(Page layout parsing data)
☆ ☆ ☆ ☆ ☆
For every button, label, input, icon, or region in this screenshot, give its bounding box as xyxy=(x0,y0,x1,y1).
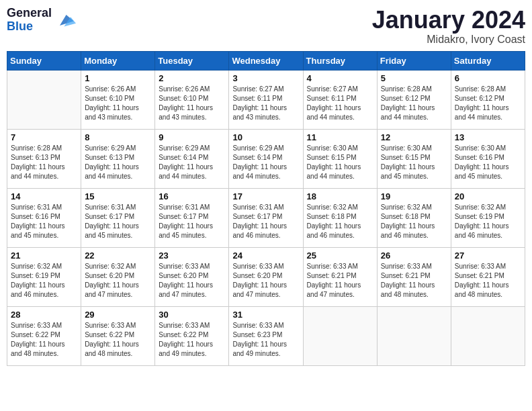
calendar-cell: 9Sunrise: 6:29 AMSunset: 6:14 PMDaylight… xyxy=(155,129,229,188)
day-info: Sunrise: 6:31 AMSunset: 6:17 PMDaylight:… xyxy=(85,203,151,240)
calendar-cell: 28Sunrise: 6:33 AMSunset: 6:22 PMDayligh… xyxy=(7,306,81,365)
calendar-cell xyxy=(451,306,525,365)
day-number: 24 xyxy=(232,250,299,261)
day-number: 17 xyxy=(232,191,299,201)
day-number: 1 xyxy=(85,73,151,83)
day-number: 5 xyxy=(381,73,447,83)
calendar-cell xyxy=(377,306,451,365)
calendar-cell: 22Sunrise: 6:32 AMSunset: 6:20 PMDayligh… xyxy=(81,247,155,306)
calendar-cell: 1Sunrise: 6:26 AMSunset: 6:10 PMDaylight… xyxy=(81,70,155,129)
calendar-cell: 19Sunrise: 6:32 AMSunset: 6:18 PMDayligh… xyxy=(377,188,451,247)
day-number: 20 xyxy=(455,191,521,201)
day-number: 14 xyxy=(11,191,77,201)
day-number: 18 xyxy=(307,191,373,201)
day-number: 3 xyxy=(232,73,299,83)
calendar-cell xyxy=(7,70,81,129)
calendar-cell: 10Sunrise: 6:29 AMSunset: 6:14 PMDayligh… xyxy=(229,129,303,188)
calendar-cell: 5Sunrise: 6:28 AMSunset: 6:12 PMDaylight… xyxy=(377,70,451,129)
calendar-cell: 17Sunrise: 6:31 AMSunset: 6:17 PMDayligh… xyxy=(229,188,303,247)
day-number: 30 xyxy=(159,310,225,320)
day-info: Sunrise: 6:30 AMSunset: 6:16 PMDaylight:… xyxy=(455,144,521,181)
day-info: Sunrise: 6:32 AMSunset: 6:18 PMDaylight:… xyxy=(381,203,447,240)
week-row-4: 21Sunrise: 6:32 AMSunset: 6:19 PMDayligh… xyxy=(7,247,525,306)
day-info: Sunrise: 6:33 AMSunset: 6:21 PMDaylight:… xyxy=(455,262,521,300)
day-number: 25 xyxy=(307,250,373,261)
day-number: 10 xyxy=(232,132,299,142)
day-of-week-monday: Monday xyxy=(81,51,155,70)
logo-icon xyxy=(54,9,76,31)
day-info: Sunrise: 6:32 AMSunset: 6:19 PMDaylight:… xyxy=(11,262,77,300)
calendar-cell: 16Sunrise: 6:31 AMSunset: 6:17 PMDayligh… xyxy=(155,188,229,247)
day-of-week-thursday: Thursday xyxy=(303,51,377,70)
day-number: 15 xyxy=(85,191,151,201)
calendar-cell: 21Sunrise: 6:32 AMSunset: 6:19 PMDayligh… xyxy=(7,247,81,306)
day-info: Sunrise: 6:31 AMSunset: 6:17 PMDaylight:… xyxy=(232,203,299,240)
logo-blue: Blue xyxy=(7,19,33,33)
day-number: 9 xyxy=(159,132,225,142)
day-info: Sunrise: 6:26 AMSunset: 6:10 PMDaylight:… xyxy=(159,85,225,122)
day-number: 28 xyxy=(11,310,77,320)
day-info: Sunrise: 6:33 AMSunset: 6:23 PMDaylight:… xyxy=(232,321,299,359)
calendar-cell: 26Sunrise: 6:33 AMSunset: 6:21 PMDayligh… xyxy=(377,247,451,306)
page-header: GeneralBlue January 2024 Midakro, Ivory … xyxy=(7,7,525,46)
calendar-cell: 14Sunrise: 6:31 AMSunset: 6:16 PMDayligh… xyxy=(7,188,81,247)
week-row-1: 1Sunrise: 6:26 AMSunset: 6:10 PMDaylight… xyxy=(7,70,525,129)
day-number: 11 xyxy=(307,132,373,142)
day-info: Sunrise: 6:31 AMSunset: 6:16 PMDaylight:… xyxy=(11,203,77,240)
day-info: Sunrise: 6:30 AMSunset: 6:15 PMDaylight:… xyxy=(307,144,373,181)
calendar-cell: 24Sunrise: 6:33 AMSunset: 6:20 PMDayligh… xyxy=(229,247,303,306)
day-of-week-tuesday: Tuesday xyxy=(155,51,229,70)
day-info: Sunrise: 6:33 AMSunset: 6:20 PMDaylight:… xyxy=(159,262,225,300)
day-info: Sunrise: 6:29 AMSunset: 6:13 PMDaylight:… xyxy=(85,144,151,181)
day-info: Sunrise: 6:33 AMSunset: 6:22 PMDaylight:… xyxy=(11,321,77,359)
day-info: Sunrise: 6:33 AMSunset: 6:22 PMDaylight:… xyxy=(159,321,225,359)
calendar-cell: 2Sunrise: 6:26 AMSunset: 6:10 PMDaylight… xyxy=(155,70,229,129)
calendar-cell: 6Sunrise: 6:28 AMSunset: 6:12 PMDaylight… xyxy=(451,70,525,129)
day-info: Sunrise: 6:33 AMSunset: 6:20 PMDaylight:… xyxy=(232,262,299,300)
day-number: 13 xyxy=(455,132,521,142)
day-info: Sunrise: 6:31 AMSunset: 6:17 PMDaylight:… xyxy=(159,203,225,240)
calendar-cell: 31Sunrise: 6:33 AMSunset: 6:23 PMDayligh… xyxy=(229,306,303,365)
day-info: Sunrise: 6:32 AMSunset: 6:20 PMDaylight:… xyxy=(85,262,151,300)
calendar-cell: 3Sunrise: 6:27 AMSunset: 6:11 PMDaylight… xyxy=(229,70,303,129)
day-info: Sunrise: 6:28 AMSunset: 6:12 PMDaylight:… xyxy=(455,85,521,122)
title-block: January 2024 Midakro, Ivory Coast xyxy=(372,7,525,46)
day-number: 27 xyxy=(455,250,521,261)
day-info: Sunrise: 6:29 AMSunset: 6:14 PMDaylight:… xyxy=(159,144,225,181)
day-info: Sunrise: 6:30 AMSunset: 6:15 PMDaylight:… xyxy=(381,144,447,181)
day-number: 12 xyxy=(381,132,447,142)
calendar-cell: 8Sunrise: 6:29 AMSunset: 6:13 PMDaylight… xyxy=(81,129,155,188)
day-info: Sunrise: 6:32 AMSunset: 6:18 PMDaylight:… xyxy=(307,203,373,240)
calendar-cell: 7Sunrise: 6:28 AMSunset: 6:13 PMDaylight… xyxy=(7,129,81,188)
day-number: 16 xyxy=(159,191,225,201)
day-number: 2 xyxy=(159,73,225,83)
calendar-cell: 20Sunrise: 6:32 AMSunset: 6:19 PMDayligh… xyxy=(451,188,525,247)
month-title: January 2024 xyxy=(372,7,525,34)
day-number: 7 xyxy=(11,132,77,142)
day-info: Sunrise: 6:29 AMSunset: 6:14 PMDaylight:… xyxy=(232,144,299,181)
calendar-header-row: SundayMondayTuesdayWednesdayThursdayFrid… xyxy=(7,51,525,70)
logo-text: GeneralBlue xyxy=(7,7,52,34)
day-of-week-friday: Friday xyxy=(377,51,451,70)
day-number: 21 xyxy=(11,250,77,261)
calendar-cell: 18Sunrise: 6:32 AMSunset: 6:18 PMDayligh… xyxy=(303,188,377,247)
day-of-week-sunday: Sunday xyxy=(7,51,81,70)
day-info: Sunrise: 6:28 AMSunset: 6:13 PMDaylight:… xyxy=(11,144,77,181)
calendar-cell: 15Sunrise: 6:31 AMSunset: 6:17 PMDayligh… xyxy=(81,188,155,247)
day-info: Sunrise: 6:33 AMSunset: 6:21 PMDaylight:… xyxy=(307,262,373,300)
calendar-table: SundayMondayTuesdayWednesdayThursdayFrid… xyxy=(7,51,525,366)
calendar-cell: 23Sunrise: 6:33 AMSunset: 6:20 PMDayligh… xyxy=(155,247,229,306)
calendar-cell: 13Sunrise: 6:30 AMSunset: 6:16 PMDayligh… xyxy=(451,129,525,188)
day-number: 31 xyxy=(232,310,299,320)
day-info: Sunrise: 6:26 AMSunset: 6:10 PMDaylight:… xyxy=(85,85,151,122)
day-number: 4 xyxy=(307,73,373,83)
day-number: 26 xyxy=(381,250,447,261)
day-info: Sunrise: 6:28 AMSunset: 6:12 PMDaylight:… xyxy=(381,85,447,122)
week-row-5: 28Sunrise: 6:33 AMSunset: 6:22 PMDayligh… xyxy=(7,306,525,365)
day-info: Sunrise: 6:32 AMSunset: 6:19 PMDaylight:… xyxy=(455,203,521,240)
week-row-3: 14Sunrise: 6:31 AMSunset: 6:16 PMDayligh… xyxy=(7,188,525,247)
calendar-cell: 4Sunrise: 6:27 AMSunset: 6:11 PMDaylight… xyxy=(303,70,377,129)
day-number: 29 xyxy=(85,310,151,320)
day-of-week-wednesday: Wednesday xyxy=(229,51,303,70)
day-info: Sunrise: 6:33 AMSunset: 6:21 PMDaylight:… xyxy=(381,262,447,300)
☆ ☆ ☆ ☆ ☆
◆ **Exercise goal**: Look through the entries above; find each line with the word "SundayMondayTuesdayWednesdayThursdayFrid" and copy it.

◆ **Solution to this task**:
calendar-header-row: SundayMondayTuesdayWednesdayThursdayFrid… xyxy=(7,51,525,70)
calendar-table: SundayMondayTuesdayWednesdayThursdayFrid… xyxy=(7,51,525,366)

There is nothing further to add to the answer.